Da Lat is the most recognizable agricultural brand in Vietnam, gaining popularity on the international scene as a farming hub, known for the rare types of produce grown here thanks to its temperate climate. When Peter can’t get the ingredients he needs to recreate what’s in his imagination, he digs around in his network until he finds a farmer willing to cultivate produce on a bespoke basis to get him precisely the quality he demands.

He cited asparagus, artichokes, baby carrots, and strawberries as examples, not referring to the regular mass-produced supermarket variety, rather those grown locally using organic methods or revolutionary Orlarock technology involving rocks and organic fertilizer imported from Australia (hydroponics on steroids if you will). Since Peter’s space is high-end cuisine, the top priority is quality ingredients.

Da Lat veggies from Peter

We also spent time with agriculturist Bui Anh Tuan, who bills himself as a simple farmer but is actually a leader in the organic farming community in Lam Dong Province where Da Lat is situated. Another man with a vision, so watching the two of them was like seeing two peas in a pod.

Tuan and his colleagues face logistical, marketing, and sales obstacles because they’re located outside Da Lat, but they have their arms around every issue and are committed to success, in it for the long run.

An idealist, stubbornly clinging to his principles (one of many qualities the two share), Tuan will never abandon his vision that organic farming is the future, high quality, sustainable, good for soil, and critical for the evolution of gastronomy in Vietnam.

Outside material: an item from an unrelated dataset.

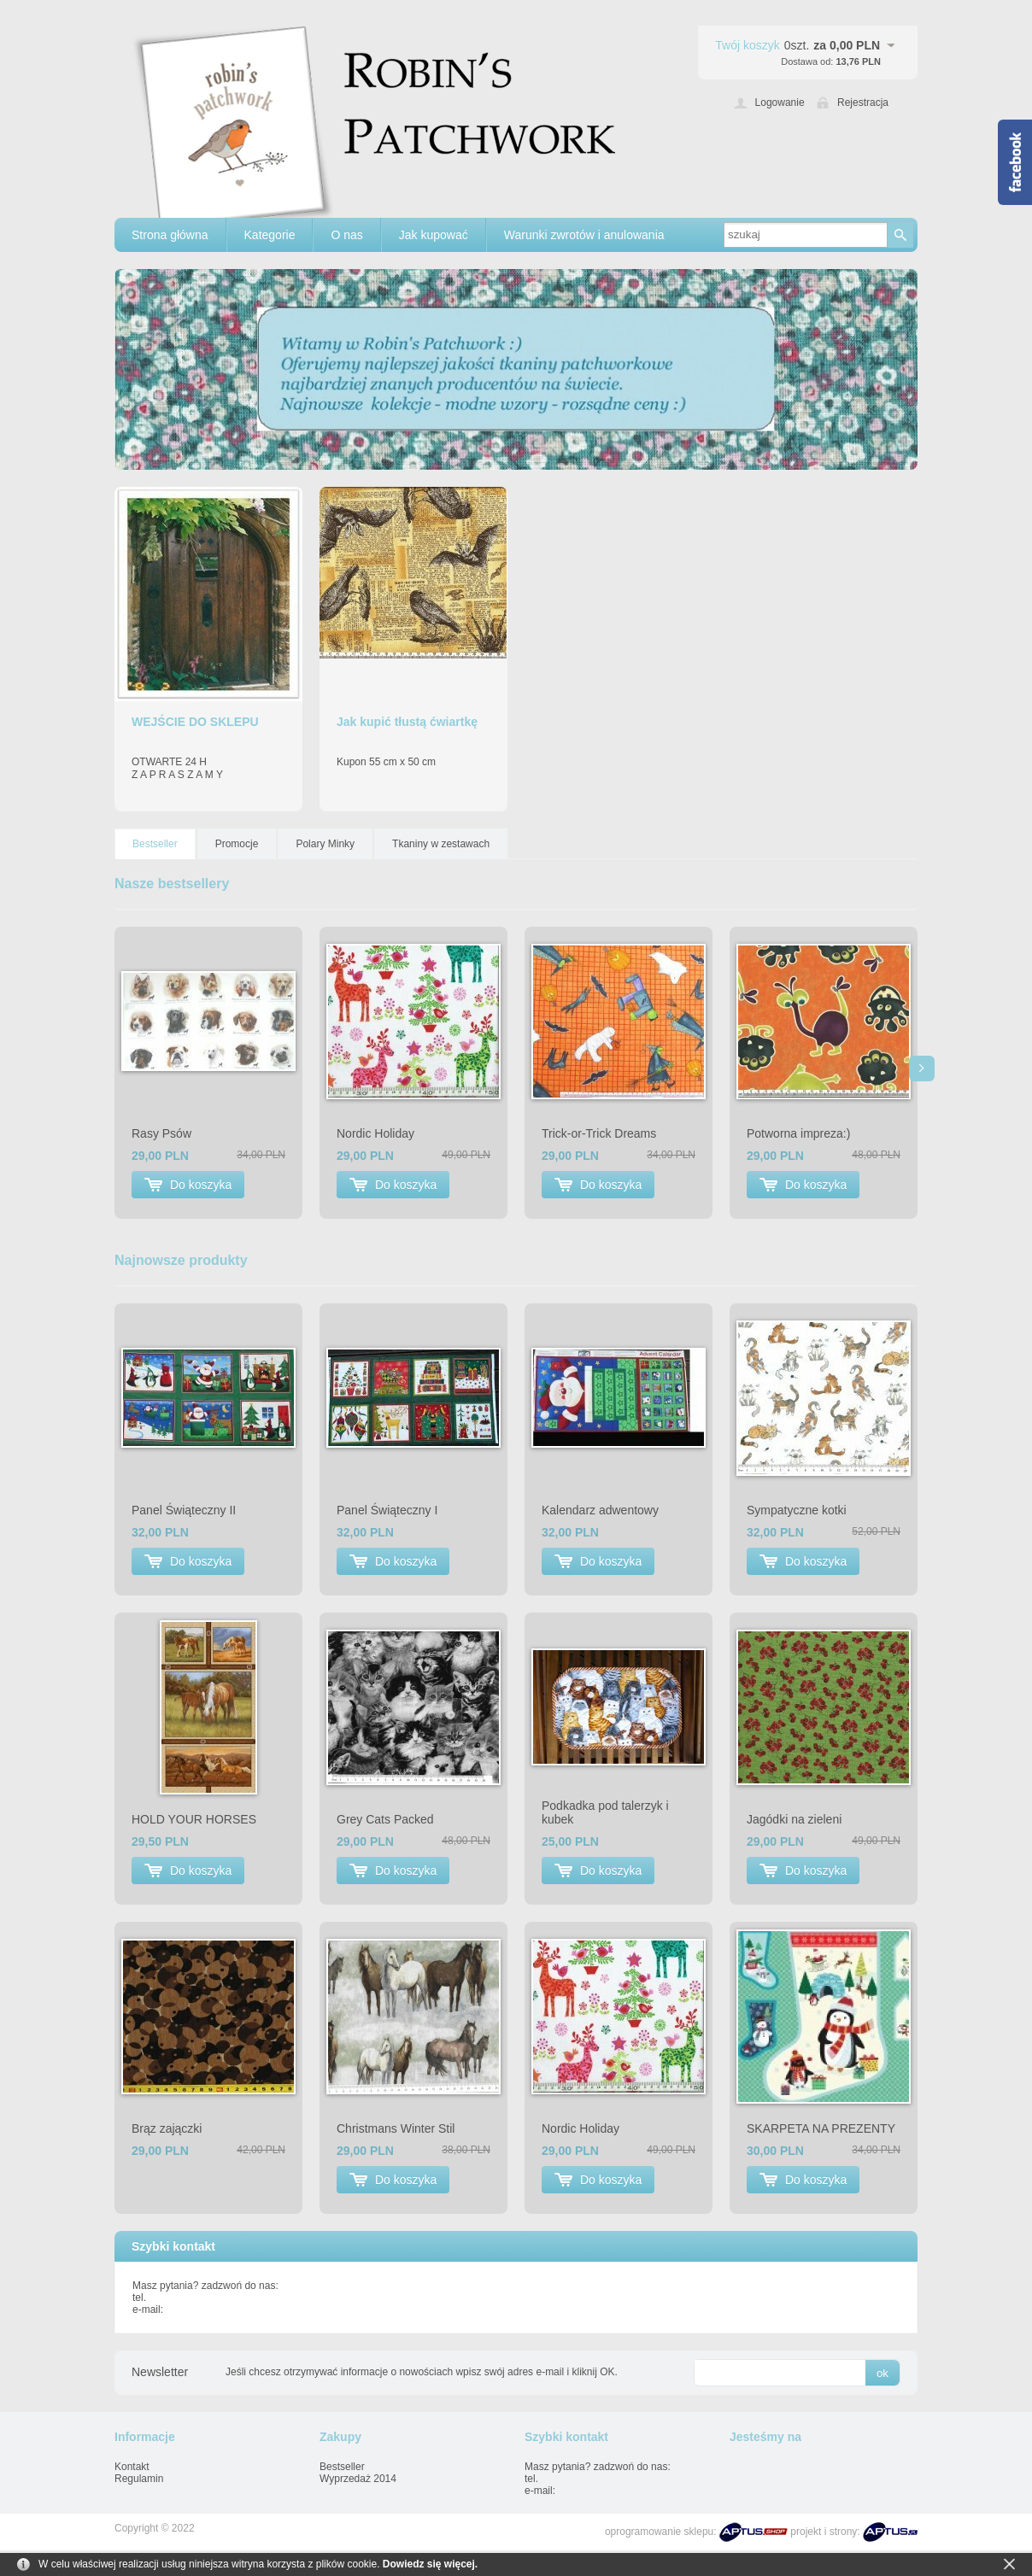 The height and width of the screenshot is (2576, 1032). Describe the element at coordinates (194, 1819) in the screenshot. I see `HOLD YOUR HORSES` at that location.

Peter (L) and Tuan at Cafe Tung

As Vietnam develops rapidly the challenges will be sustainability for the long term, the transition from traditional to organic farming, and vertical pod technology being the critical foundation for future success. 

Discussion surrounding the cultural hubs of Vietnam, namely Hue, Hanoi, and to some degree Hoi An, led Peter back to our beloved Da Lat, a national treasure needing to gain the international fame that it merits.

He shifted gears, sharing his vision that this city needs an injection of high-end class, unique Vietnamese cuisine, a cut above the usual fare easily found on any street, even going so far as hinting that such a project may be on his radar soon. Add a dash of European atmosphere, a romantic alleyway venue, just the right music, some fine wine, and away we go.

Oh, and how we feasted together the next day, local Da Lat specialties selected by the expert, peppered with dialogue about the origin, characteristics, and preparation of each dish. Watch this space, I wouldn’t be surprised if we were soon embarking on a new culinary mission right here in the hometown of the master of Vietnamese gastronomy.